The church is not a political party, and so the argument does not carry over perfectly. But a recent paper from the Church of England’s Faith and Order Commission (FAOC) makes some observations about disagreement which are pertinent. It quotes from a World Council of Churches report that articulates different forms that ‘unity’ can take, and these include:

communion in the fullness of apostolic faith; in sacramental life; in a truly one and mutually recognized ministry; in structures of conciliar relations and decision-making; and in common witness and service in the world.

Commenting on unity within the Church of England, FAOC notes:

The sequence should not be read hierarchically, as if composed in descending order of significance. Witness and service in a particular place in the world has shaped and indeed defined the Church of England and the way that it has lived communion in Christ. The strength of commitment here has been another crucial factor alongside common forms of worship in forming the distinctive manner in which the Church of England has held diversity in unity and pluriformity in unanimity.
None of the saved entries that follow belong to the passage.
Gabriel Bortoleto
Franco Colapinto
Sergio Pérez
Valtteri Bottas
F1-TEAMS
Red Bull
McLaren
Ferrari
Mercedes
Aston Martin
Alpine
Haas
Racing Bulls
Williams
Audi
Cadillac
But the same applies to relations with other denominations. It is perfectly possible for Anglicans and Roman Catholics (along with Christians from other denominations) to express ‘common witness and service in the world’ without any formal agreements—and many would argue that this is the most important form of Christian unity, and contributes much more than decades of debate about doctrinal difference in the form of ARCIC.

And perhaps, as Hilton comments, it is rather important to be honest about our differences rather than try and cover them over. The constant refrain is a text that Hilton, too, cites, from John 17.21: ‘…that all of them may be one, Father, just as you are in me and I am in you.’ But this is only the second half of Jesus’ prayer, and his central request to his Father comes in verse 17: ‘Sanctify them by the truth; your word is truth.’ In the long term, complete unity will only come by means of agreement on the truth. But in the meantime, good relations and shared actions testify to the truth of God’s grace more than any form of institutional unification.
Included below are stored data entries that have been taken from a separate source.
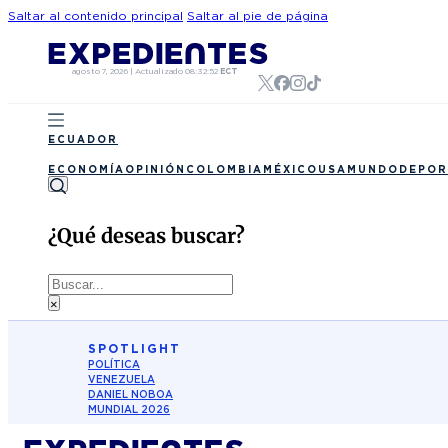
Saltar al contenido principal
Saltar al pie de página
agosto 7, 2026
|
Actualizado
08:32:52
ECT
ECUADOR
ECONOMÍA
OPINIÓN
COLOMBIA
MÉXICO
USA
MUNDO
DEPOR
¿Qué deseas buscar?
Buscar
×
SPOTLIGHT
POLÍTICA
VENEZUELA
DANIEL NOBOA
MUNDIAL 2026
In the light of all this, I think the joint statement issue by Archbishop Justin and Pope Francis makes fascinating reading, and includes some impressive observations. Firstly, the opening emphasis is on faithful witness, highlighting the fact that unity is not an end in itself. Secondly, it is very clear that unity is tied to truth, and that there are a range of issues on which the churches do not agree. ‘Behind these differences lies a perennial question about how authority is exercised in the Christian community.’ Thirdly, it recognises that, whilst formal relations are some way apart, personal and practical working together can have a powerful effect and contribute to the effectiveness of mission.

Wider and deeper than our differences are the faith that we share and our common joy in the Gospel. Christ prayed that his disciples may all be one, “so that the world might believe” (John 17: 21). The longing for unity that we express in this Common Declaration is closely tied to the desire we share that men and women come to believe that God sent his Son, Jesus, into the world to save the world from the evil that oppresses and diminishes the entire creation. Jesus gave his life in love, and rising from the dead overcame even death itself. Christians who have come to this faith, have encountered Jesus and the victory of his love in their own lives, and are impelled to share the joy of this Good News with others. Our ability to come together in praise and prayer to God and witness to the world rests on the confidence that we share a common faith and a substantial measure of agreement in faith.

My hope is that the meeting of the two leaders will encourage this kind of mutual respect and shared action by local churches and Christians of each denomination around the country—which will have made it a worthwhile meeting.

(An earlier version of this post was published last week on Premier Christianity’s blog.)